Ahimsa is the first of the yamas of yoga, i.e. the universal moral principles or the recommendations on how to live to become liberated. It carries a message of non-violence and love to all beings, and firstly to oneself.
Our modern life has 2 important features: its pace is fast and we are committed to getting what we want in all of its areas. As a result, we force or rush ourselves to do the next thing. We force ourselves to open our eyes in the morning and get out of bed, then to do the morning routine and rush to the office be on time for work. We do sports and adopt a new diet to ensure we stay young and healthy as long as possible, but we force ourselves to do that.
And then you don’t even notice that you actually force yourself to dress up and go out on the weekends, when the only thing you really want is to stay on your couch, in your pajamas, with a book or a Netflix flick. And all you really need is a little bit of time and space to be on your own and digest the huge amount of impressions accumulated during the week. But the weekend is short and you want to get the most out of it. You ask for more, like Pepsi used to urge us to. Remember?
Well, if you think about it – isn’t it violence against self to force yourself to do what you don’t want to do?
What if you started focusing on your pleasure instead of your to do list? What if tomorrow you woke up to a joyous anticipation of what the day would bring you?

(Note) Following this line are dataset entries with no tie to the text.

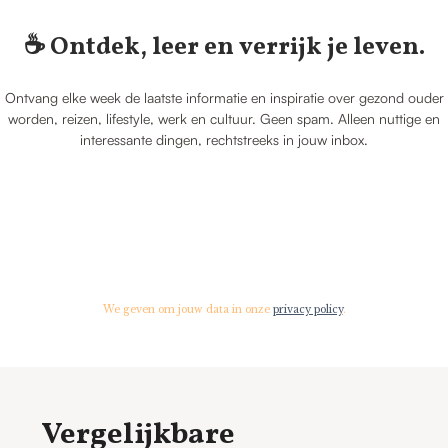
☕️ Ontdek, leer en verrijk je leven.
Ontvang elke week de laatste informatie en inspiratie over gezond ouder
worden, reizen, lifestyle, werk en cultuur. Geen spam. Alleen nuttige en
interessante dingen, rechtstreeks in jouw inbox.
We geven om jouw data in onze
privacy policy
.
Vergelijkbare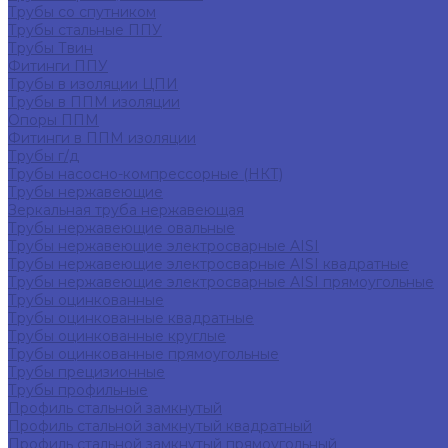
Трубы со спутником
Трубы стальные ППУ
Трубы Твин
Фитинги ППУ
Трубы в изоляции ЦПИ
Трубы в ППМ изоляции
Опоры ППМ
Фитинги в ППМ изоляции
Трубы г/д
Трубы насосно-компрессорные (НКТ)
Трубы нержавеющие
Зеркальная труба нержавеющая
Трубы нержавеющие овальные
Трубы нержавеющие электросварные AISI
Трубы нержавеющие электросварные AISI квадратные
Трубы нержавеющие электросварные AISI прямоугольные
Трубы оцинкованные
Трубы оцинкованные квадратные
Трубы оцинкованные круглые
Трубы оцинкованные прямоугольные
Трубы прецизионные
Трубы профильные
Профиль стальной замкнутый
Профиль стальной замкнутый квадратный
Профиль стальной замкнутый прямоугольный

Could you get up 5 minutes before to have time for the thing you enjoy, whether it’s morning yoga or cup of coffee on the balcony?

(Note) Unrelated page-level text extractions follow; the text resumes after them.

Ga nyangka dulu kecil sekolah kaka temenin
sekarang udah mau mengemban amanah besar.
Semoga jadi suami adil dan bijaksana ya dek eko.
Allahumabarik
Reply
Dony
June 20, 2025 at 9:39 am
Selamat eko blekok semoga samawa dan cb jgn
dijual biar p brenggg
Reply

Maybe you could take a slow walk to the subway station while breathing in morning freshness and observing the awaking of the world around you, rather than rushing with the crowd? These small adjustments will only take a few more minutes out of your day, but will add so much more energy for a productive day ahead!
And what about enjoying a whole day of doing absolutely nothing next weekend? Block out a day and deliberately make no plans at all. Maybe then spontaneously you’ll feel the desire to work on your body or to cook something really delicious, to draw or go for a walk and daydream.
In practice as a yoga teacher I sometimes see people forcing themselves in a stretch or while in a challenging pose. They push their hips fiercely to open their pelvis, they go into inversions that their bodies are not yet ready for. This is actually counterproductive because we take the energy away from our bodies and invest it into our ambitions. The body holds the memory of suffering and next time it might resist any classes altogether.
Here is some advice on how to bring more simple pleasures into your life:
- When you wake up take a minute to feel into your body. What are your thoughts? What emotions do you experience? A now concentrate on the joy that the day is going to bring you. Even if something really hard is on your list think how much relief it will be to get it off your shoulders! And stretch right in your bed, that’s always a pleasure!
- Take a time in the morning and do what you like. Make it your habit.
- Meditate. Meditation switches your brain into relaxed mode helping you to take a pause and gain a new perspective. If you do it in the morning you set yourself into a calm and peaceful mood right from the start. During your day meditation will reboot you and restore your energy. And in the evening it will slow you down and help digest your day.
- If you do sport build momentum of your practice as long as it energizes you. If you feel pain stop immediately and take a break. Even if today you did less than yesterday. Be kind to yourself!
- And for those of you who do yoga: don’t neglect safety advice and the props! For example, when you sit with your legs crossed (in sukhasana) make sure your knees are the level of your pelvic bones. Use a block if you need to! Even if you are the only one in your class who sits on two blocks this works for you! Your body will appreciate it as it perceives that its comfort is your number one priority. It will remember care and pleasure and will open up step by step.
If you want to feel better the limits of your body in different asanas a teacher can help you on an individual class. If you’re in Moscow you can learn more about what I offer here facebook.com/yogakaterina. Subscribe to my page and I’ll let you know when I’m in NYC!
Disclaimer: This article reflects a part of my personal understanding of the first yama of yoga Ahimsa (non-violence). It does not mean to cover its meaning in its fullness and is certainly narrower than its traditional definition as explained by yoga philosophy, e.g. in Yoga-Sutras of Patanjali.